The U.S. military, which has said that five U.S. soldiers were killed and three were wounded while repelling the attack, denied that two U.S. troops were kidnapped.

"Nothing has changed since the night before," Lt. Col. Christopher Garver said. "During the attack on our coalition forces, we sustained five U.S. KIA and three US wounded. All of MND-Baghdad [multinational division] personnel were accounted for after the action."

A security official in Karbala, speaking on condition of anonymity because he was not authorized to disclose the information to the media, also said the gunmen who carried out the attack on the Provincial Joint Coordination Center were using SUVs similar to ones used by the U.S. authorities. He said during their attack, the gunmen used stun grenades then left shortly afterward.

The official said the convoy of gunmen then into Babil province. The police commander in the province confirmed that they entered the region before disappearing.

Although Babil province is predominantly Shiite, some parts of it, just south of Baghdad, are Sunni and insurgents are known to be active there.

The deaths of the U.S. troops, combined with a helicopter crash that killed 12 U.S. soldiers, made Saturday the deadliest day for U.S. forces in two years. It was also the third-highest of any single day since the war began in March 2003, eclipsed only by 37 U.S. deaths on Jan. 26, 2005, and 28 on the third day of the U.S. invasion. U.S. authorities also announced two American combat deaths from Friday.

The heavy toll comes at a time of rising congressional opposition to U.S. President George W. Bush's decision to dispatch 21,500 additional soldiers to the conflict to try to curb sectarian slaughter.

The military gave little information on the crash of the Army Black Hawk helicopter during good weather in Diyala province, northeast of Baghdad.

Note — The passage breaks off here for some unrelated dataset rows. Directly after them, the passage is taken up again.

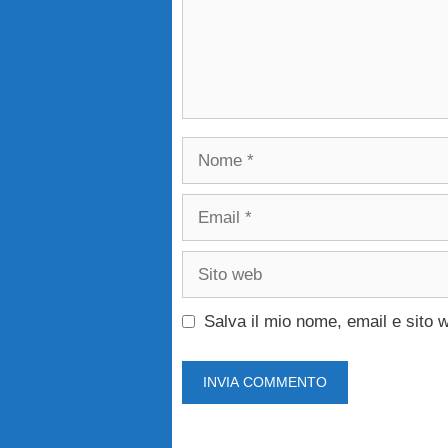
Nome
Email
Sito
web
Salva il mio nome, email e sito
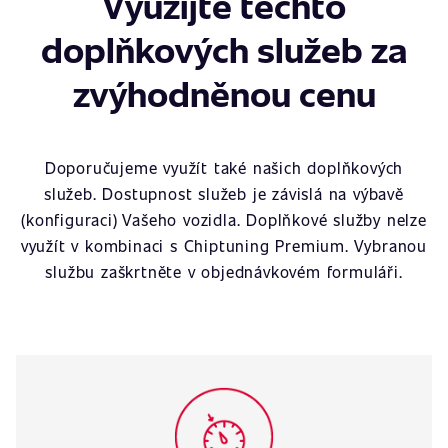
Využijte těchto
doplňkových služeb za
zvýhodněnou cenu
Doporučujeme využít také našich doplňkových
služeb. Dostupnost služeb je závislá na výbavě
(konfiguraci) Vašeho vozidla. Doplňkové služby nelze
využít v kombinaci s Chiptuning Premium. Vybranou
službu zaškrtněte v objednávkovém formuláři.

U.S. and Iraqi forces have been battling Sunni insurgents and Shiite militias for months in the province, around the city of Baqouba.

Lt. Col. Josslyn Aberle, a U.S. spokeswoman, said the cause of the crash had not been determined. Navy Capt. Frank Pascual, a member of a U.S. media relations team in the United Arab Emirates, told Al-Arabiya television that the helicopter was believed to have suffered technical troubles before going down.

The military initially said 13 people were on board the aircraft but corrected the number on Sunday, saying 12 soldiers died, including eight passengers and four crew members.

Also Saturday, roadside bombs killed a soldier in the capital and one in Nineveh province north of Baghdad.

The U.S. military statement about the Karbala attack said "an illegally armed militia group" attacked the provincial headquarters building with grenades, small arms and "indirect fire," which usually means mortars or rockets.

"A meeting was taking place at the time of the attack to ensure the security of Shiite pilgrims participating in the Ashoura commemorations," said a statement from Brig. Gen. Vincent K. Brooks, deputy commander of the Multi-National Division-Baghdad.

Thousands of Shiite pilgrims are flocking to the city to mark the 10-day Ashoura festival commemorating the death of one of Shiite Islam's most sacred saints, Imam Hussein, grandson of the Prophet Muhammad.

Brooks said Iraqi officials and security forces as well as U.S. troops were present at the meeting, but his statement did not mention other casualties from the attack. It said the headquarters had "been secured by coalition and Iraqi security forces."

In violence reported by police on Sunday:

— A bomb left in a bag struck a small bus carrying people to work in a predominantly Shiite area in Baghdad, killing seven passengers and wounding 15.

— A parked car bomb also exploded outside a restaurant in eastern Baghdad, killing one person and wounding five, according to police.

— A homicide car bomber targeting an Iraqi army patrol killed one woman and wounded five other people in the northern city of Mosul.